Des conditions de vie précaires pour les militants
« Certains défenseurs des droits de l’homme n’ont pas eu d’autre choix que de fuir leur domicile. Ceux qui parviennent à gagner d’autres villes n’ont pas les moyens de trouver un abri ou de subvenir à leurs besoins quotidiens. D’autres sont restés dans les zones contrôlées par les rebelles, mais craignent pour leur sécurité. Un défenseur m’a demandé comment il pouvait continuer à se cacher alors que le M23 commençait à effectuer un recensement à Goma », a expliqué Mme Mary Lawlor.
Par ailleurs, elle met en garde contre les dangers posés par les détenus évadés des prisons de Goma, Kalehe, Bukavu et Uvira, suite à l’offensive du M23. Parmi eux, des criminels violents et des chefs de groupes armés condamnés pour de graves violations des droits humains, assimilables à des crimes de guerre et à des crimes contre l’humanité.
Une situation des plus critiques pour les femmes militantes
« Nous savons que les violences sexuelles et sexistes liées aux conflits dans l’est de la RDC sont endémiques. Les femmes qui prennent position contre ces violations et qui deviennent visibles par leur travail en font souvent les frais. Il est consternant de penser que 25 ans après la résolution historique du Conseil de sécurité sur les femmes, la paix et la sécurité, ces événements se déroulent sous les yeux d’un monde largement apathique », a déploré l’experte onusienne.
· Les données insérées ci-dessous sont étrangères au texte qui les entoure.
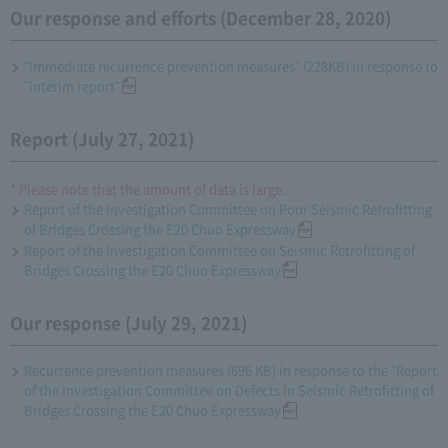
Our response and efforts (December 28, 2020)
"Immediate recurrence prevention measures" (228KB) in response to
"interim report"
Report (July 27, 2021)
* Please note that the amount of data is large.
Report of the Investigation Committee on Poor Seismic Retrofitting
of Bridges Crossing the E20 Chuo Expressway
Report of the Investigation Committee on Seismic Retrofitting of
Bridges Crossing the E20 Chuo Expressway
Our response (July 29, 2021)
Recurrence prevention measures (696 KB) in response to the "Report
of the Investigation Committee on Defects in Seismic Retrofitting of
Bridges Crossing the E20 Chuo Expressway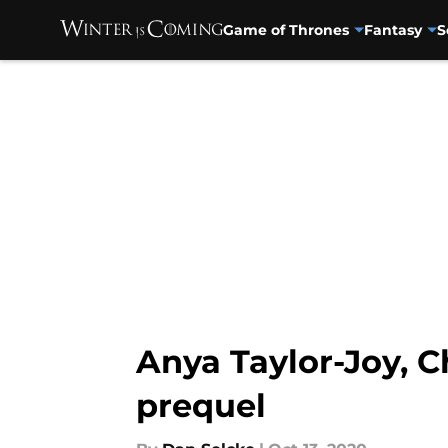
Game of Thrones
Fantasy
S
Skip to main content
Anya Taylor-Joy, 
prequel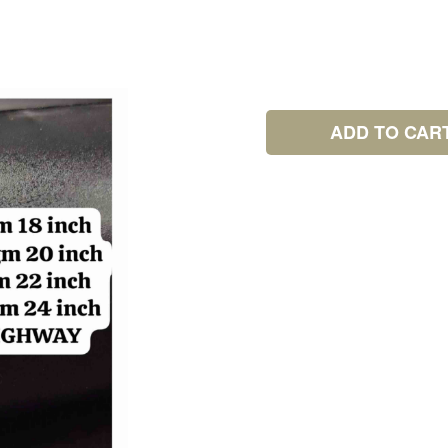
ADD TO CAR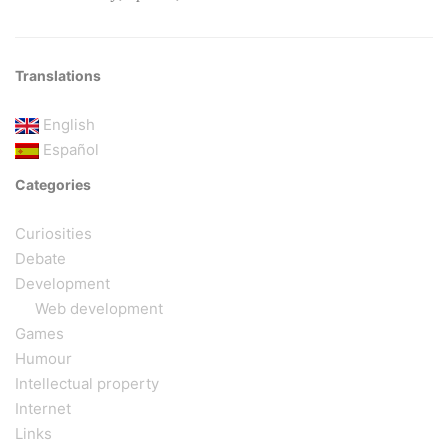
Translations
English
Español
Categories
Curiosities
Debate
Development
Web development
Games
Humour
Intellectual property
Internet
Links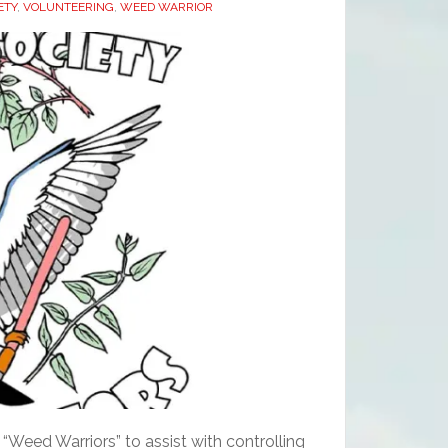
ETY
,
VOLUNTEERING
,
WEED WARRIOR
“Weed Warriors” to assist with controlling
Mme Lawlor attire également l’attention sur les risques encourus par les militants dans les zones isolées et rurales, notamment les assassinats, les disparitions forcées et les enlèvements, ainsi que l’impact psychologique de cette situation sur les activistes locaux.
Un appel à l’action internationale
« Les défenseurs étaient déjà menacés dans la région, à la fois par le gouvernement et par les groupes armés, mais comme l’a décrit une femme militante des droits de l’homme lors d’un entretien avec moi, il n’y a désormais plus de répit : l’insécurité est constante et il n’y a pas de protection. J’appelle la communauté internationale à reconnaître sa responsabilité collective à l’égard de ces défenseurs des droits de l’homme et je demande instamment aux États membres de les rechercher et d’explorer toutes les possibilités d’assistance rapide afin d’éviter que la situation ne se détériore davantage », a plaidé Mme Mary Lawlor.
La situation dans l’est de la RDC continue de se dégrader, entrainant de graves violations des droits humains, notamment des exécutions sommaires, y compris d’enfants, et des violences sexuelles liées au conflit. Selon l’ONU, des hôpitaux et des entrepôts humanitaires ont également été attaqués, et des menaces ont été proférées contre le système judiciaire. L’avancée du M23 dans le Nord et Sud-Kivu a plongé la région dans une crise sécuritaire et humanitaire sans précédent, provoquant le déplacement massif des populations.